- **Aim of the exercise**
Every record below should be repeated exactly, with the pictures left out.

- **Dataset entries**

======

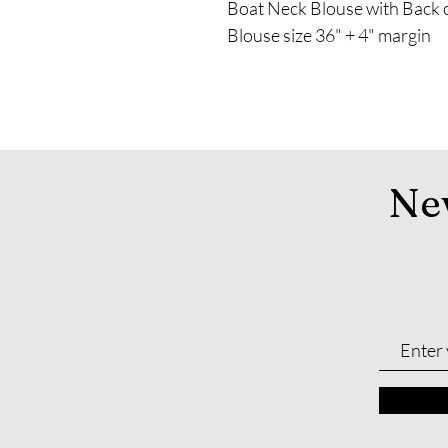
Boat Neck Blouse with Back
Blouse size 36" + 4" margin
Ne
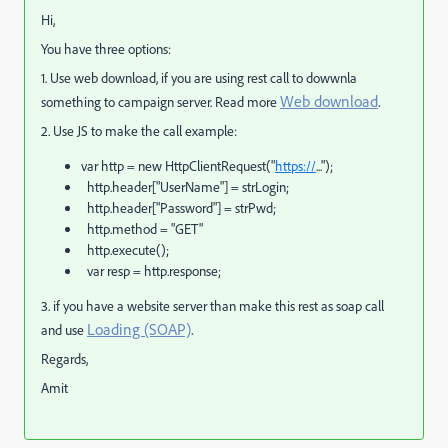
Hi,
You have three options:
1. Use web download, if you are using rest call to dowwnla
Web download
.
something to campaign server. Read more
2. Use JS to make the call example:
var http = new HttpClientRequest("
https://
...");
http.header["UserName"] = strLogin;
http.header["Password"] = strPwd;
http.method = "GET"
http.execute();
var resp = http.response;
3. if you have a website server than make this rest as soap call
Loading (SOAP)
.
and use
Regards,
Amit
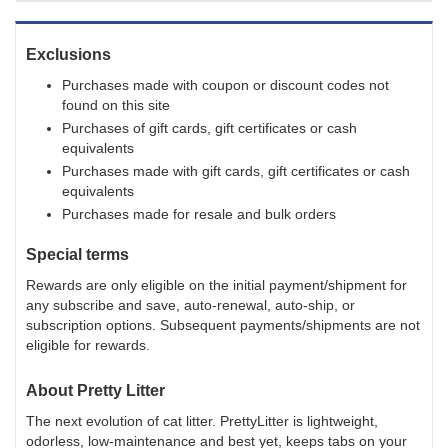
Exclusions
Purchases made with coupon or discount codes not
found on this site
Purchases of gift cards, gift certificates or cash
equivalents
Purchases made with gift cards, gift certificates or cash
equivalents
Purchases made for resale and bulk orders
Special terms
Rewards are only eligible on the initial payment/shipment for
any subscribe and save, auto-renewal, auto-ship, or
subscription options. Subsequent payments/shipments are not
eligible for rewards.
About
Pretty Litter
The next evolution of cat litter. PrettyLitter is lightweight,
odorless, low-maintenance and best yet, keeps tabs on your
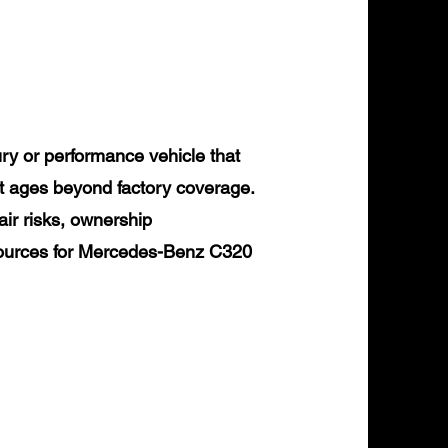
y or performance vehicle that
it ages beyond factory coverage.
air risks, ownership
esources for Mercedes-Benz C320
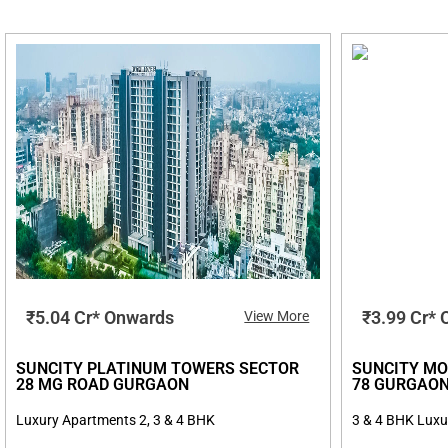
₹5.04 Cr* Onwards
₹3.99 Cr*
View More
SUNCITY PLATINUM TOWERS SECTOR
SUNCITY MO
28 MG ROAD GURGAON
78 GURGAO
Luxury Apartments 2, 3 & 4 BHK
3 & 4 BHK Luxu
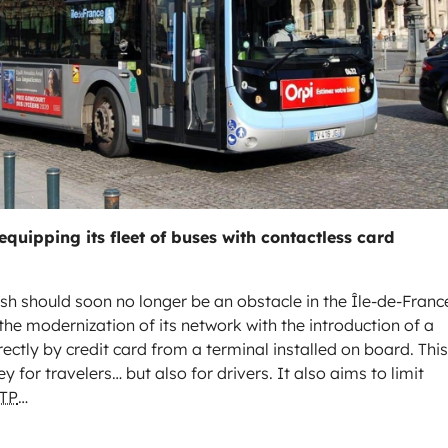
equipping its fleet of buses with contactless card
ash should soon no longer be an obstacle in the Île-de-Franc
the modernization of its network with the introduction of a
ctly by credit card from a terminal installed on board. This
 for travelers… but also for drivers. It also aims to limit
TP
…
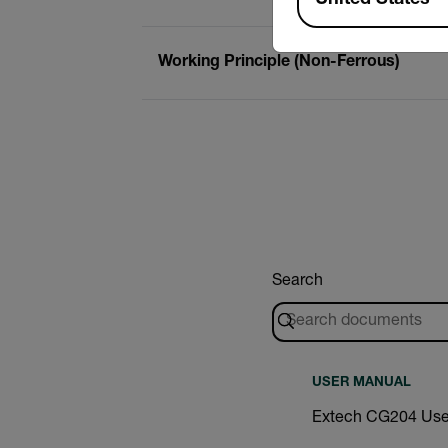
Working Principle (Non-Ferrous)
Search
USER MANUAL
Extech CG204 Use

======

- **Output of the task**
Boat Neck Blouse with Back
Blouse size 36" + 4" margin
Ne
Hi,
You have three options:
1. Use web download, if you are using rest call to dowwnla
Web download
.
something to campaign server. Read more
2. Use JS to make the call example:
var http = new HttpClientRequest("
https://
...");
http.header["UserName"] = strLogin;
http.header["Password"] = strPwd;
http.method = "GET"
http.execute();
var resp = http.response;
3. if you have a website server than make this rest as soap call
Loading (SOAP)
.
and use
Regards,
Amit
Exclusions
Purchases made with coupon or discount codes not
found on this site
Purchases of gift cards, gift certificates or cash
equivalents
Purchases made with gift cards, gift certificates or cash
equivalents
Purchases made for resale and bulk orders
Special terms
Rewards are only eligible on the initial payment/shipment for
any subscribe and save, auto-renewal, auto-ship, or
subscription options. Subsequent payments/shipments are not
eligible for rewards.
About
Pretty Litter
The next evolution of cat litter. PrettyLitter is lightweight,
odorless, low-maintenance and best yet, keeps tabs on your
y or performance vehicle that
it ages beyond factory coverage.
air risks, ownership
esources for Mercedes-Benz C320
₹5.04 Cr* Onwards
₹3.99 Cr*
View More
SUNCITY PLATINUM TOWERS SECTOR
SUNCITY MO
28 MG ROAD GURGAON
78 GURGAO
Luxury Apartments 2, 3 & 4 BHK
3 & 4 BHK Luxu
equipping its fleet of buses with contactless card
ash should soon no longer be an obstacle in the Île-de-Franc
the modernization of its network with the introduction of a
ctly by credit card from a terminal installed on board. This
 for travelers… but also for drivers. It also aims to limit
TP
…
Working Principle (Non-Ferrous)
Search
USER MANUAL
Extech CG204 Use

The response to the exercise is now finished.